Originally this was so i could focus on graduating first, but that still hasn’t happened several years later, during which SoftBank ordered a hiring freeze and tried to squeeze out more licensing fees from its customers, who immediately scrambled to RISC-V because they’ve realized the risk in sticking with licensing ARM.

As for razors - the double-edged safety razor was an obvious extension of the single edged safety razor design patented in 1880. Even though the patent expired, Gilette still tried to evergreen it. They got a patent for another improvement to that design (reinforcing the corners of its cap to reduce the likelihood of damage to them) and immediately used that to unsucessfully sue another blade manufacturer for trimming corner pieces of their blades so they could fit that design.

The ease of obtaining a patent, extending its duration with tangential improvements and drowning completely unrelated uses is enough of a problem to make a game developer realize spending multiple times the settlement cost in fighting the patent and making a documentary about it was cheaper in the long run.

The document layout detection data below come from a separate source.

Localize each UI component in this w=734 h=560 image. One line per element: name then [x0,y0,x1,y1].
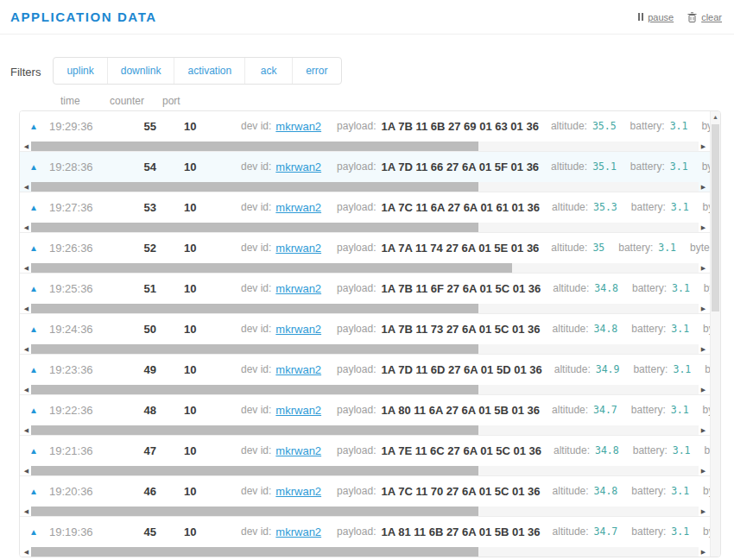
horizontal-scrollbar-thumb[interactable] [31,304,478,313]
scroll-right-icon[interactable]: ▶ [699,141,707,152]
scroll-left-icon[interactable]: ◀ [22,181,30,192]
dev-id-link[interactable]: mkrwan2 [275,242,321,255]
scroll-right-icon[interactable]: ▶ [699,222,707,233]
horizontal-scrollbar[interactable]: ◀ ▶ [20,343,710,355]
horizontal-scrollbar-track[interactable] [31,182,699,192]
payload-label: payload: [337,323,376,335]
table-row[interactable]: ▲ 19:20:36 46 10 dev id: mkrwan2 payload… [20,476,710,517]
table-row[interactable]: ▲ 19:24:36 50 10 dev id: mkrwan2 payload… [20,314,710,355]
filter-activation[interactable]: activation [174,58,245,84]
clear-button[interactable]: clear [687,12,722,22]
battery-label: battery: [631,525,666,538]
scroll-right-icon[interactable]: ▶ [699,465,707,476]
altitude-label: altitude: [553,485,589,497]
dev-id-link[interactable]: mkrwan2 [275,120,321,133]
horizontal-scrollbar-thumb[interactable] [31,263,512,273]
table-row[interactable]: ▲ 19:25:36 51 10 dev id: mkrwan2 payload… [20,274,710,314]
table-row[interactable]: ▲ 19:21:36 47 10 dev id: mkrwan2 payload… [20,436,710,476]
table-row[interactable]: ▲ 19:26:36 52 10 dev id: mkrwan2 payload… [20,233,710,274]
row-port: 10 [184,525,210,538]
horizontal-scrollbar-thumb[interactable] [31,344,478,354]
row-counter: 52 [117,242,156,255]
table-row[interactable]: ▲ 19:28:36 54 10 dev id: mkrwan2 payload… [20,152,710,192]
filter-downlink[interactable]: downlink [108,58,175,84]
horizontal-scrollbar-thumb[interactable] [31,425,478,435]
altitude-label: altitude: [552,201,588,213]
scroll-right-icon[interactable]: ▶ [699,425,707,436]
dev-id-link[interactable]: mkrwan2 [275,404,321,417]
dev-id-link[interactable]: mkrwan2 [275,525,321,538]
scroll-left-icon[interactable]: ◀ [22,546,30,557]
horizontal-scrollbar-track[interactable] [31,507,699,516]
horizontal-scrollbar-track[interactable] [31,547,699,557]
bytes-label: bytes: [703,485,710,497]
vertical-scrollbar-thumb[interactable] [712,124,719,311]
altitude-value: 34.9 [596,363,620,375]
scroll-left-icon[interactable]: ◀ [22,425,30,436]
horizontal-scrollbar-track[interactable] [31,223,699,232]
scroll-left-icon[interactable]: ◀ [22,141,30,152]
horizontal-scrollbar[interactable]: ◀ ▶ [20,262,710,274]
scroll-right-icon[interactable]: ▶ [699,303,707,314]
scroll-right-icon[interactable]: ▶ [699,546,707,557]
horizontal-scrollbar-thumb[interactable] [31,223,478,232]
horizontal-scrollbar[interactable]: ◀ ▶ [20,546,710,557]
dev-id-link[interactable]: mkrwan2 [275,444,321,457]
page-title: APPLICATION DATA [10,9,157,24]
horizontal-scrollbar[interactable]: ◀ ▶ [20,384,710,395]
horizontal-scrollbar-thumb[interactable] [31,547,478,557]
bytes-label: bytes: [703,323,710,335]
horizontal-scrollbar-thumb[interactable] [31,182,478,192]
altitude-value: 34.7 [593,404,617,416]
horizontal-scrollbar[interactable]: ◀ ▶ [20,222,710,233]
horizontal-scrollbar-track[interactable] [31,263,699,273]
scroll-left-icon[interactable]: ◀ [22,222,30,233]
horizontal-scrollbar[interactable]: ◀ ▶ [20,425,710,436]
scroll-left-icon[interactable]: ◀ [22,303,30,314]
table-row[interactable]: ▲ 19:27:36 53 10 dev id: mkrwan2 payload… [20,192,710,233]
scroll-left-icon[interactable]: ◀ [22,262,30,274]
horizontal-scrollbar-thumb[interactable] [31,507,478,516]
horizontal-scrollbar[interactable]: ◀ ▶ [20,303,710,314]
dev-id-link[interactable]: mkrwan2 [275,363,321,376]
dev-id-link[interactable]: mkrwan2 [275,201,321,214]
row-content: ▲ 19:19:36 45 10 dev id: mkrwan2 payload… [20,517,710,546]
dev-id-link[interactable]: mkrwan2 [275,160,321,173]
dev-id-link[interactable]: mkrwan2 [275,323,321,336]
scroll-right-icon[interactable]: ▶ [699,384,707,395]
horizontal-scrollbar-track[interactable] [31,466,699,475]
scroll-left-icon[interactable]: ◀ [22,465,30,476]
table-row[interactable]: ▲ 19:22:36 48 10 dev id: mkrwan2 payload… [20,395,710,436]
horizontal-scrollbar-track[interactable] [31,142,699,151]
scroll-right-icon[interactable]: ▶ [699,343,707,355]
filter-ack[interactable]: ack [245,58,293,84]
horizontal-scrollbar-track[interactable] [31,344,699,354]
horizontal-scrollbar[interactable]: ◀ ▶ [20,141,710,152]
dev-id-link[interactable]: mkrwan2 [275,282,321,295]
horizontal-scrollbar-thumb[interactable] [31,142,478,151]
horizontal-scrollbar[interactable]: ◀ ▶ [20,181,710,192]
horizontal-scrollbar-track[interactable] [31,304,699,313]
scroll-left-icon[interactable]: ◀ [22,343,30,355]
payload-label: payload: [337,160,376,173]
dev-id-link[interactable]: mkrwan2 [275,485,321,498]
table-row[interactable]: ▲ 19:19:36 45 10 dev id: mkrwan2 payload… [20,517,710,557]
filter-uplink[interactable]: uplink [54,58,107,84]
horizontal-scrollbar-track[interactable] [31,385,699,394]
scroll-up-icon[interactable]: ▲ [711,111,720,120]
horizontal-scrollbar[interactable]: ◀ ▶ [20,465,710,476]
horizontal-scrollbar-track[interactable] [31,425,699,435]
table-row[interactable]: ▲ 19:29:36 55 10 dev id: mkrwan2 payload… [20,111,710,152]
pause-button[interactable]: pause [638,12,674,22]
scroll-right-icon[interactable]: ▶ [699,262,707,274]
scroll-left-icon[interactable]: ◀ [22,384,30,395]
filter-error[interactable]: error [293,58,340,84]
vertical-scrollbar[interactable]: ▲ [710,111,720,557]
scroll-right-icon[interactable]: ▶ [699,506,707,517]
scroll-right-icon[interactable]: ▶ [699,181,707,192]
table-row[interactable]: ▲ 19:23:36 49 10 dev id: mkrwan2 payload… [20,355,710,395]
horizontal-scrollbar[interactable]: ◀ ▶ [20,506,710,517]
horizontal-scrollbar-thumb[interactable] [31,385,478,394]
scroll-left-icon[interactable]: ◀ [22,506,30,517]
horizontal-scrollbar-thumb[interactable] [31,466,478,475]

Besides copyright and patent law, there’s also trademark law (which i believe may be used in the future to indefinitely extend copyright) and military law (mostly the red cross making illegal use of its trademarks equivalent to a war crime, but also used to supress inventions). The only way i’ve seen this skirted around successfully was with Kenneth Shoulders publishing a book disclosing his findings on ultrafast high-voltage electric discharges to random people he knew nothing about prior to filing a patent on that.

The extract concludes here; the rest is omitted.